Perfect Hash Table Lookup with Unknown Keys?

  • Thread starter Thread starter rossj81
  • Start date Start date
  • Tags Tags
    Table
Click For Summary

Discussion Overview

The discussion revolves around the feasibility of creating a perfect hash function for a set of keys that are 40 alpha characters long, specifically formatted as \b[A-Z_]{40}\b, with the goal of mapping them to a maximum of 1 trillion (12-digit) integer indexes. Participants explore the implications of this mapping, including the requirements for determinism and non-surjectiveness, while considering the computational and storage challenges involved.

Discussion Character

  • Exploratory
  • Technical explanation
  • Debate/contested
  • Mathematical reasoning

Main Points Raised

  • Some participants argue that mapping 26^40 keys to 10^12 indexes is impossible due to the sheer number of potential keys exceeding the available indexes.
  • Others suggest that approximately 188 bits would be needed for the keys, and that including a space character would increase this requirement to 191 bits.
  • One participant proposes using a normal hash algorithm, suggesting a CRC or remainder function for initial indexing, followed by collision resolution techniques.
  • Another participant mentions the potential for using balanced binary search trees (BST) for O(log(n)) access, questioning the necessity of a perfect hash function.
  • Some participants note that perfect hashes are often impractical for large datasets, with one stating that they are more of a "holy grail" than a practical goal.
  • Ross expresses a willingness to accept O(n) complexity due to the anticipated small number of elements (around 400), despite initially seeking O(1) lookup times.
  • There is a discussion about the size and structure of the table, with some confusion regarding whether the index refers to the number of elements or the size of the keys.
  • One participant suggests using the Standard Template Library's map or dictionary structures, which could provide logarithmic access without the need for sorting.

Areas of Agreement / Disagreement

Participants generally agree that the proposed mapping is challenging due to the number of potential keys versus the available indexes. However, there is no consensus on the best approach to take, with multiple competing views on the use of hashing, binary search, and data structures like maps or BSTs.

Contextual Notes

Limitations include the assumptions about the number of keys and the size of the index, as well as the unresolved details regarding the implementation and efficiency of various proposed methods.

Who May Find This Useful

This discussion may be useful for software developers, computer scientists, and mathematicians interested in hashing techniques, data structures, and algorithmic efficiency in the context of large datasets.

rossj81
Messages
4
Reaction score
0
Hi all

Basically, I'm looking for a fingerprinting or perfect hash function.
The key is 40 alpha characters, specifically \b[A-Z_]{40}\b.
The index is a 12-digit integer.

  • The function must be deterministic, i.e. if a key maps to an index, it must always map to the same index.
  • The function must not be surjective, i.e. only one key must map to each index, but there may be some indexes which do not have corresponding keys.
  • The function does not need to be cryptographic.

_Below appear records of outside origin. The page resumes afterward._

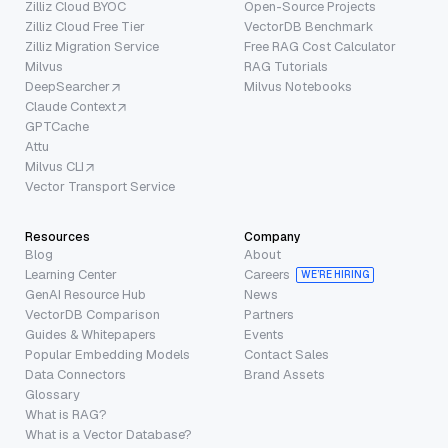
Zilliz Cloud BYOC
Open-Source Projects
Zilliz Cloud Free Tier
VectorDB Benchmark
Zilliz Migration Service
Free RAG Cost Calculator
Milvus
RAG Tutorials
DeepSearcher
Milvus Notebooks
Claude Context
GPTCache
Attu
Milvus CLI
Vector Transport Service
Resources
Company
Blog
About
Learning Center
Careers
WE’RE HIRING
GenAI Resource Hub
News
VectorDB Comparison
Partners
Guides & Whitepapers
Events
Popular Embedding Models
Contact Sales
Data Connectors
Brand Assets
Glossary
What is RAG?
What is a Vector Database?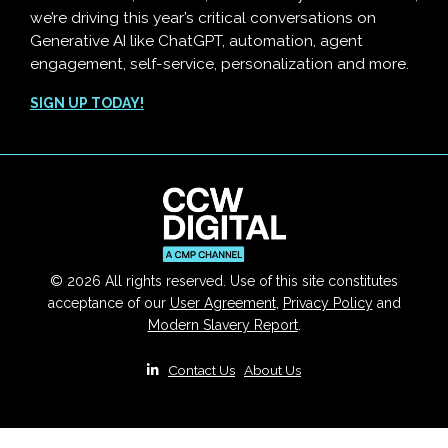
we’re driving this year’s critical conversations on
Generative AI like ChatGPT, automation, agent
engagement, self-service, personalization and more.
SIGN UP TODAY!
© 2026 All rights reserved. Use of this site constitutes
acceptance of our
User Agreement
,
Privacy Policy
and
Modern Slavery Report
.
|
Contact Us
|
About Us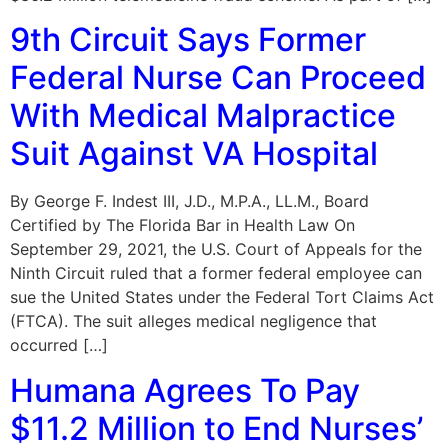
9th Circuit Says Former
Federal Nurse Can Proceed
With Medical Malpractice
Suit Against VA Hospital
By George F. Indest III, J.D., M.P.A., LL.M., Board
Certified by The Florida Bar in Health Law On
September 29, 2021, the U.S. Court of Appeals for the
Ninth Circuit ruled that a former federal employee can
sue the United States under the Federal Tort Claims Act
(FTCA). The suit alleges medical negligence that
occurred […]
Humana Agrees To Pay
$11.2 Million to End Nurses’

Firstly, is it even possible to map this many keys to a maximum of 1x10^12 indexes?

If it is, I would appreciate any help on working out the algorithm. The end product has to be in Natural, but I should be able to translate from any C-style language.

Thanks so much!
Ross
 
Technology news on Phys.org
>only one key must map to each index

26^40 is greater than 10^12 so this part is not possible.
 
You will need something like 188 bits for that. Assuming you meant decimal digits integer that translates to a liitle bit more than 56 digits.
 
A trillion 40 byte keys? 40 tera-bytes of data just for the keys?
 
Borek said:
You will need something like 188 bits for that. Assuming you meant decimal digits integer that translates to a liitle bit more than 56 digits.

It looked to me like the space character was included, which would require 191 bits.
 
Thanks for the fast responses, guys.
I was afraid that the index size was too small, but I wanted someone to confirm my suspicions. O(n) it is, then - brute force search to the rescue!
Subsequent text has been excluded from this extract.